Principal Investigator: Dr Derek Morris
Approved Research ID: 23739
Approval date: July 1st 2017

Lay summary

A major component of schizophrenia is problems with cognition (learning, memory, IQ, attention) that cause severe disability. Schizophrenia and cognition are both strongly genetic. New research has identified many risk genes for schizophrenia but how they cause illness and which genes affect cognition is largely unknown. Our research focuses on genes within different biological functions (epigenetics, centrosome function, immune function, neurotransmission) and explores the roles that these biological functions have in schizophrenia and cognition. These studies will seek out new knowledge about the biological basis of cognitive deficits in schizophrenia, and offer targets for development of new therapies.
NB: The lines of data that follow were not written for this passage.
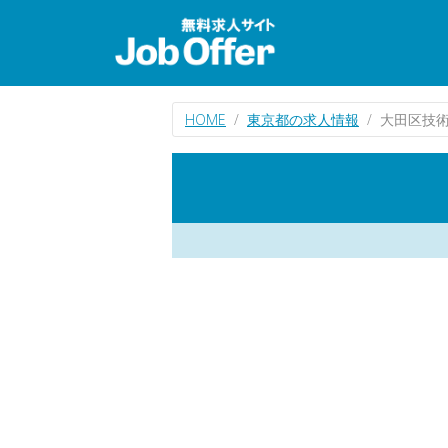
HOME
東京都の求人情報
大田区技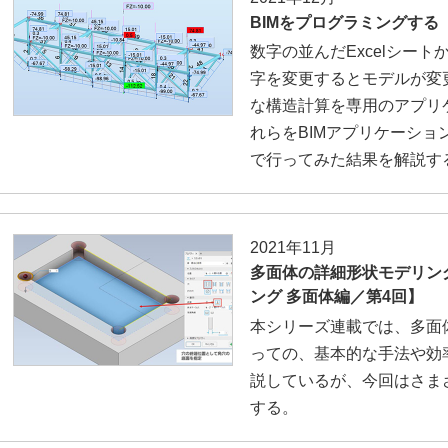
BIMをプログラミングする
数字の並んだExcelシート
字を変更するとモデルが変
な構造計算を専用のアプリ
れらをBIMアプリケーシ
で行ってみた結果を解説す
2021年11月
多面体の詳細形状モデリン
ング 多面体編／第4回】
本シリーズ連載では、多面
っての、基本的な手法や効
説しているが、今回はさま
する。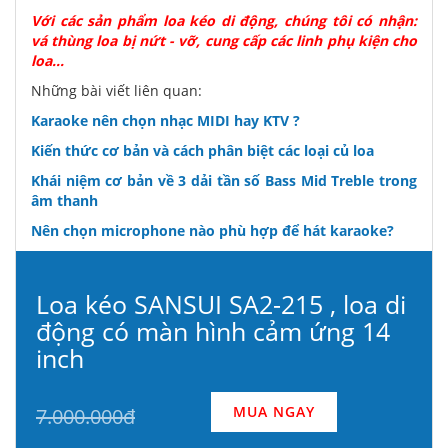
Với các sản phẩm loa kéo di động, chúng tôi có nhận:
vá thùng loa bị nứt - vỡ, cung cấp các linh phụ kiện cho
loa...
Những bài viết liên quan:
Karaoke nên chọn nhạc MIDI hay KTV ?
Kiến thức cơ bản và cách phân biệt các loại củ loa
Khái niệm cơ bản về 3 dải tần số Bass Mid Treble trong
âm thanh
Nên chọn microphone nào phù hợp để hát karaoke?
Loa kéo SANSUI SA2-215 , loa di
động có màn hình cảm ứng 14
inch
MUA NGAY
7.000.000đ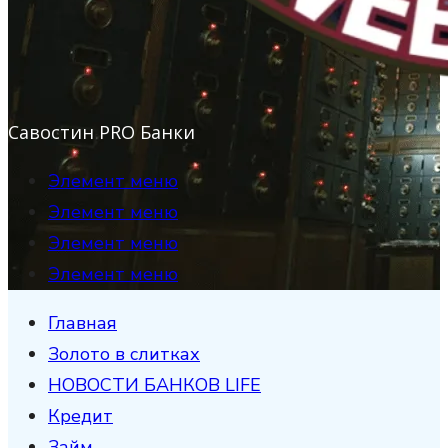
Савостин PRO Банки
Элемент меню
Элемент меню
Элемент меню
Элемент меню
Главная
Золото в слитках
НОВОСТИ БАНКОВ LIFE
Кредит
Займ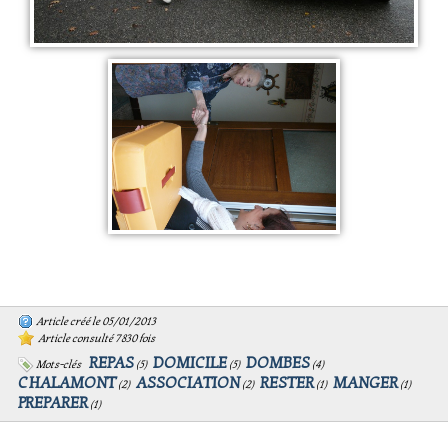
Article créé le 05/01/2013
Article consulté 7830 fois
REPAS
DOMICILE
DOMBES
Mots-clés
(
5
)
(
5
)
(
4
)
CHALAMONT
ASSOCIATION
RESTER
MANGER
(
2
)
(
2
)
(
1
)
(
1
)
PREPARER
(
1
)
We aim to gain new insights into the pathophysiology of cognitive deficits in schizophrenia, which could lead to development of new treatments that are badly needed. Thus, our proposed study aligns with the UK Biobank?s stated purpose of supporting ?a diverse range of research intended to improve the prevention, diagnosis and treatment of illness?. We will study known risk genes for schizophrenia for their effects on cognition. The genes that we select come from four different types of biological functions believed to be involved in increased schizophrenia risk, namely: epigenetics, centrosome function, immune function and neurotransmission. We will test these functions in two ways. Firstly, we will test individual schizophrenia risk genes with these functions. Secondly, because the effect of individual genes are small, we will calculate a schizophrenia genetic risk score test for all genes combined within a biological function, and test that score for an effect on cognitive function. We plan to include all participants for whom data is available on Genomics (n=152,727) plus Cognitive Function (up to n=498,545), Cognitive function follow-up (n= 123,671) or Brain MRI (up to n=5,822).